So, coralife only offers the two 65w fixture for 30" tanks; I was disappointed. I figured I could just change out the bulbs; no, the lower wattage bulbs are too short for the bulb clamps. Clamps, shmamps -I was going to 'figure it out'. I really wanted the moon lights - and I can be kinda childish (ok really childish) about what I want. I got the fixture and took it apart. The clamps which hold the bulbs in place are adjustable in the housing. All I did was make two holes in the reflector for the screws, and ta-da, my 36w bulbs now fit. 
I promise it wasn't that hard to do, if I'd had the good sense to take pictures of it, you could have seen. The trick is making the reflector hole in the right place. The anchor that the bulb clip screws into is adjustable in tracks in the light housing. Move the anchors to their new location, measure and dent the reflector, before making the hole, to insure a good fit. The reflector metal is very soft, I used an phillips screwdriver to make my holes. Good luck and happy modding!


----------



## mpagri (Dec 7, 2007)

So, to make sure i understand, you took the 2x65w fixture and made 2x36w bulbs fit into it?

The 2x65w fixture is out of my price range i think. I am thinking about doing just 1 65w.


----------



## [email protected] (Oct 15, 2007)

Yes, I modified the 2 x 65w light clamps to accept the shorter 36w bulbs. I haven't run across a 72w single bulb, and while I was comfortable using the ballast to drive smaller bulbs, I'm not sure that it would drive larger bulbs.

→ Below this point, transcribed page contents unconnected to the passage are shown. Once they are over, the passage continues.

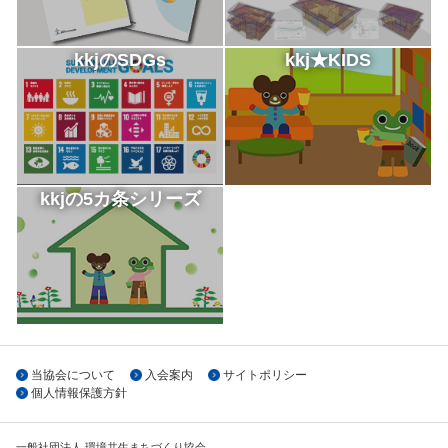
kkjのSDGs
kkj★KIDS
kkjの5カ条シリーズ
当協会について
入会案内
サイトポリシー
個人情報保護方針
一般社団法人 環境共生まちづくり協会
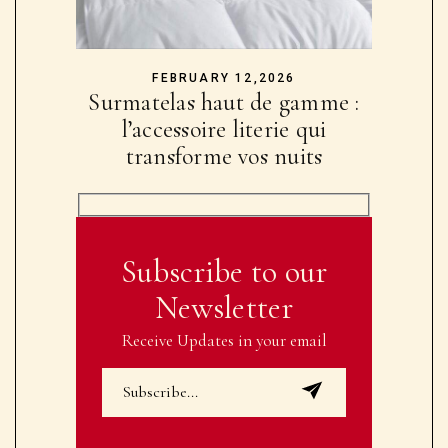
MAY 27,2026
Repassage à domicile :
pourquoi de plus en plus de
foyers franchissent le pas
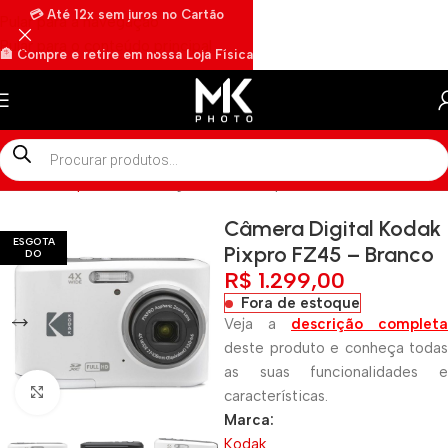
💳 Até 12x sem juros no Cartão
Pular para a navegação
Pular para o conteúdo principal
🏦 Compre e retire em nossa Loja Física
🏍️ Envios rápidos por Motoboy
Início
»
Shop
»
Câmera Digital Kodak Pixpro FZ45 – Branco
Câmera Digital Kodak
ESGOTA
Pixpro FZ45 – Branco
DO
R$
1.299,00
Fora de estoque
Veja a
descrição completa
deste produto e conheça todas
as suas funcionalidades e
Clique para ampliar
características.
Marca:
Kodak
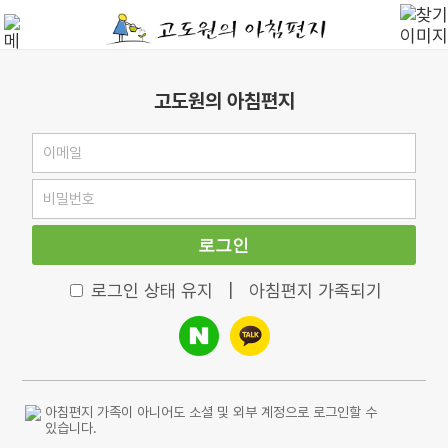
고도원의 아침편지
로그인
로그인 상태 유지
|
아침편지 가족되기
아침편지 가족이 아니어도 소셜 및 외부 계정으로 로그인할 수
있습니다.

Regarding the dragonfly larve: I caught the larve chomping on my MTS. When it was the ponds and rams it was ok, but my substrate burrowers are sacred. I also did some additional reading, and found out that the larval stage can last years whith the larve reaching 2" long. So I think I'm going to foray into nano tank territory and set up a mini-tank for the larve and some snails. We'll see what happens. I have no experience with that small a set-up, so I'll be checking the fourm for knowledge and post what I come up with.


----------



## natureman187 (Aug 15, 2007)

are your bubbles you see in the substrate?


----------



## CrimsonKeel (Sep 3, 2004)

yeah those dragonfly larvae have this thing under there mouth that hinges out and has two prongs on it that it uses to stab fish to hold and kill them. get it out asap if you want your fish to live.
anyway thats a really nice tank you got started ill keep an eye on it to see how it turns out


----------



## [email protected] (Oct 15, 2007)

natureman187 - the bubbles are developing in the substrate. Was just curious if anyone who had this happen could recall how long it lasted. Again, I would imagine it depends mostly on my particular soil composition.

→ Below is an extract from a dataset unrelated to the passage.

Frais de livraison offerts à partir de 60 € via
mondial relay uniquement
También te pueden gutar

CrimsonKeel - thanks for the compliment, and not to worry, the larvae are out of the tank and into a mini tank of their own. We'll see how they do.


----------



## Mr Fishies (Apr 9, 2006)

[email protected] said:


> natureman187 - the bubbles are developing in the substrate. Was just curious if anyone who had this happen could recall how long it lasted. Again, I would imagine it depends mostly on my particular soil composition.

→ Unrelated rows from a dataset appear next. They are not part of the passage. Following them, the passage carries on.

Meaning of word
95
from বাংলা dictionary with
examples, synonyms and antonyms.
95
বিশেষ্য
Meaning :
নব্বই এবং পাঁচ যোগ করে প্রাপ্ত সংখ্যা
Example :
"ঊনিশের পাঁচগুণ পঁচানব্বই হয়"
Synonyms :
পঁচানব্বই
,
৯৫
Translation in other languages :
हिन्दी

My 50G's soil started to bubble after several months of submersion, and continued for 4-5 months if I recall correctly. I didn't really commit to spending any length of time watching for bubbles. It didn't bubble a lot, some days I wouldn't see any, other days I'd see 2-3, but it was so rare (and far between bubble), that if my tank was not in my field of view near my desk I may have never seen any.


----------